In an unsuccessful attempt to unseat long-standing Washington landlord-tenant case law, plaintiff Donna Phillips filed suit challenging existing case law pertaining to duties of implied warranty of habitability owed in non-common areas. (Phillips v. Greco, No. 75911-6-1, 2019 Wn. App (Div. 1 Jan. 16, 2019).)
On April 30, 2012, guest plaintiff Phillips left her boyfriend’s single-family home. She realized she had forgotten her phone and returned to the house. She began to climb the step leading to the deck, when the step broke, causing injury to her left foot.
The single-family home contained a mother-in-law unit. The mother-in-law unit was rented to different tenants on a separate lease.

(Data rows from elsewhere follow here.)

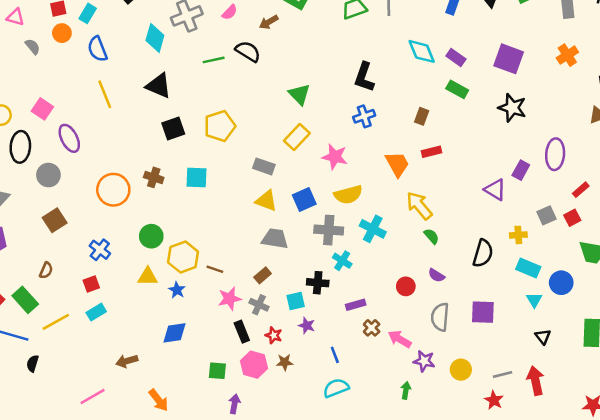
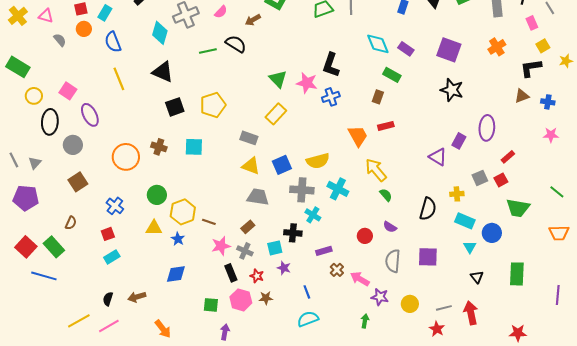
green rectangle: (457, 89) -> (392, 75), moved
pink star: (335, 157) -> (307, 83), moved
yellow line: (56, 322) -> (79, 321), moved
black semicircle: (33, 363) -> (108, 299), moved

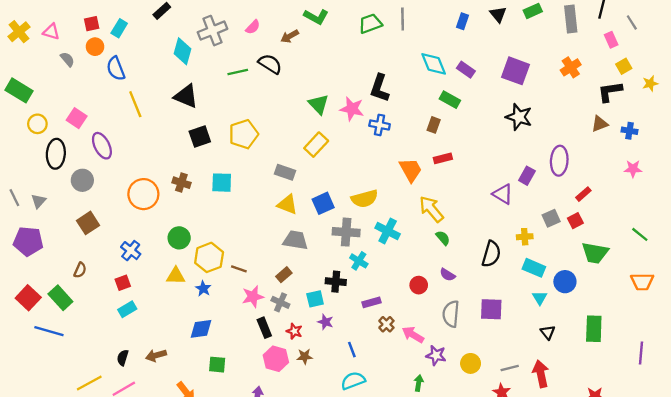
blue semicircle: (113, 42) -> (116, 69), moved
blue cross: (331, 97) -> (380, 125), turned 30
green square: (211, 305) -> (217, 365), moved

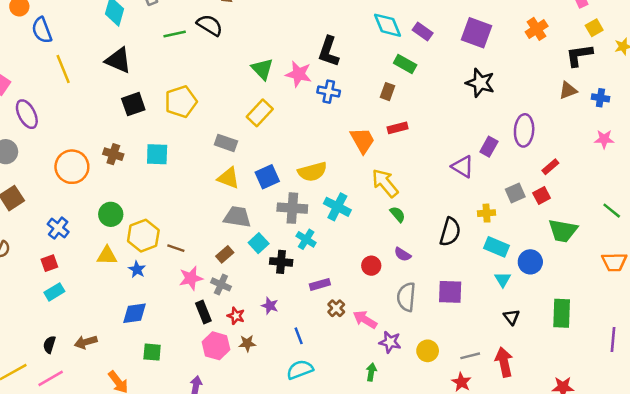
cyan square: (315, 299) -> (259, 243), moved, turned -30

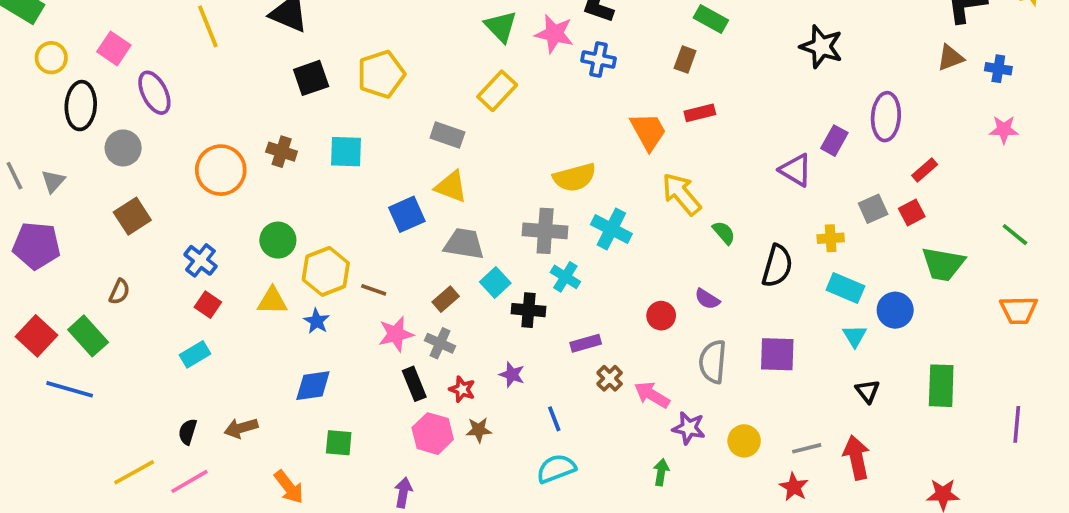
blue square: (267, 177) -> (407, 214), moved
green semicircle: (398, 214) -> (724, 233), moved
red square: (49, 263) -> (208, 305), moved, turned -36

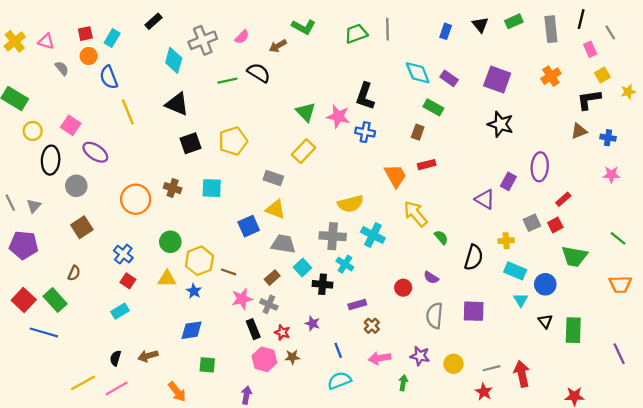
purple ellipse: (154, 93) -> (95, 152), turned -30
black triangle: (868, 391) -> (545, 321), moved
pink arrow: (652, 395) -> (380, 358), moved, turned -40
purple line: (1017, 424) -> (619, 354), turned -30

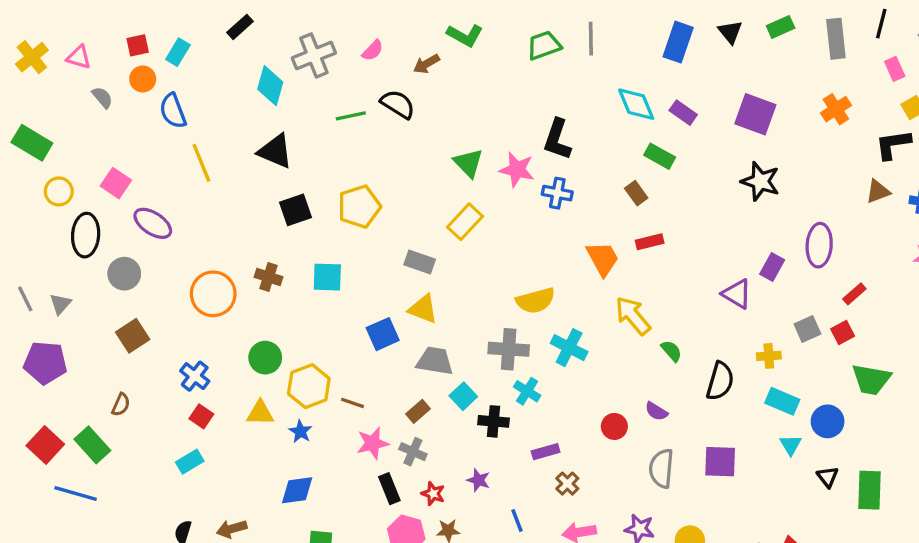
blue rectangle: (446, 31) -> (678, 42), size x1.6
brown rectangle: (418, 132) -> (636, 193), turned -56

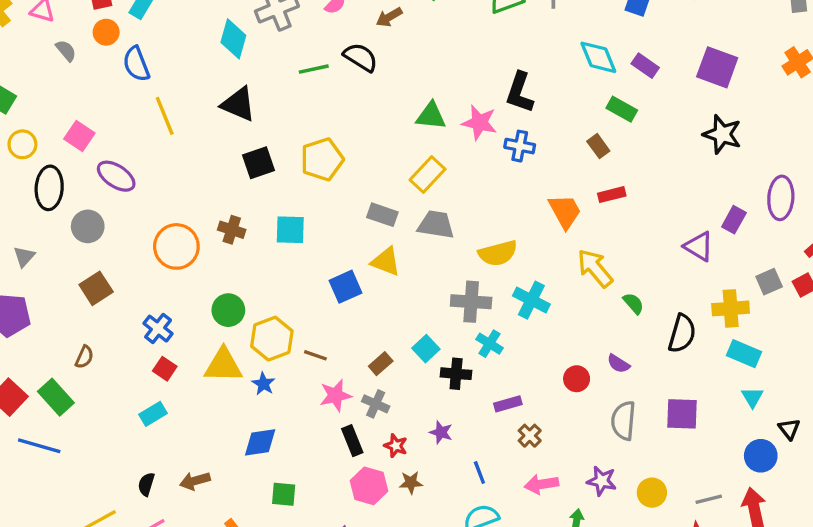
green triangle: (468, 163) -> (431, 116), turned -40
yellow cross: (769, 356) -> (731, 308), size x1.5
gray trapezoid: (435, 361) -> (436, 225), moved
yellow triangle: (260, 413) -> (223, 365), size x1.4
blue circle: (828, 421) -> (761, 456), moved

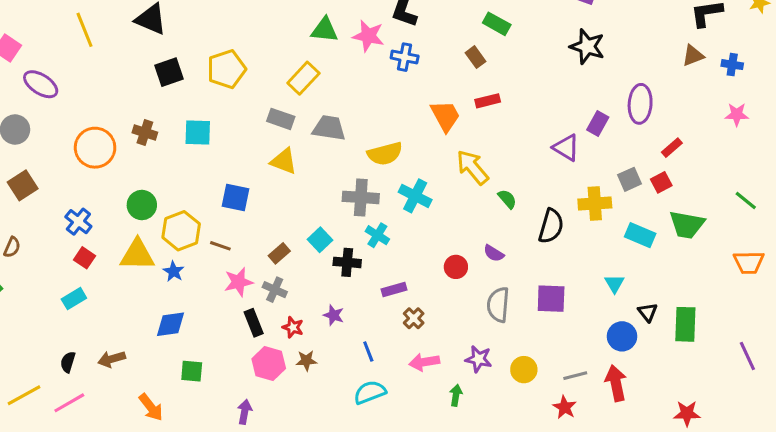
yellow rectangle: (428, 174) -> (303, 78), moved
blue square: (346, 287) -> (235, 197), moved, turned 36
cyan rectangle: (744, 354) -> (640, 235), moved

The mother-in-law unit had its own backyard, patio area, and a side entry off the carport. The carport was the only shared area between the mother-in-law unit and the main house. The main house was rented by Phillips’s boyfriend and his roommate from the owner, defendant Kathleen Greco. The deck was only for use of the tenants in the main house, because it was attached to the main house. Phillips sued Greco for negligence, claiming Greco breached her duty to maintain safe and habitable premises.
Defendant Greco filed a motion for summary judgment. The trial court granted the motion and found “that (1) the deck was a not a common area, (2) the Restatement (Second) Property § 17.6 (1977) has not been extended to non-tenants in Washington, and (3) under Washington law, the possessor, i.e. the tenant, was responsible for the deck condition. (Id.)
The Court of Appeals affirmed the trial court’s ruling on three bases. First, the Court found that because the deck was attached to and designated only for the main house, it did not fall into the classification of a common area. The Court looked to established and common law and reasoned that a landlord owes no greater duty to the invitees or guests of a tenant than owed to a tenant and has no duty to repair non-common areas absent an express covenant to repair common areas. Since the deck in this case was not a common area, no duty was owed.
Second, the Court found that there was no affirmative negligence, as there was no evidence the deck was in dangerous condition at the time the tenant leased the property. Greco and the tenant both made repairs over time. Because there was no covenant to repair, the court found Greco was not negligent towards the tenant (Phillips’s boyfriend) and the court was unwilling to entertain extending affirmative negligence towards non-tenants.
Third, the court found that the tenant, not the owner, was responsible for the premises under Washington law. As such, Greco did not owe or breach any duty to Phillips.
This holding serves as a reminder to the level of difficulty of overturning established law. The narrow approach utilized by the trial and appeals courts causes pause and insight to the domino effect that would ensue if landlord-tenant relationship were to be disturbed.
(This article stems from an unpublished opinion that was permitted review by the Washington State Court of Appeals. A motion was filed by Respondent to publish; that motion was granted.)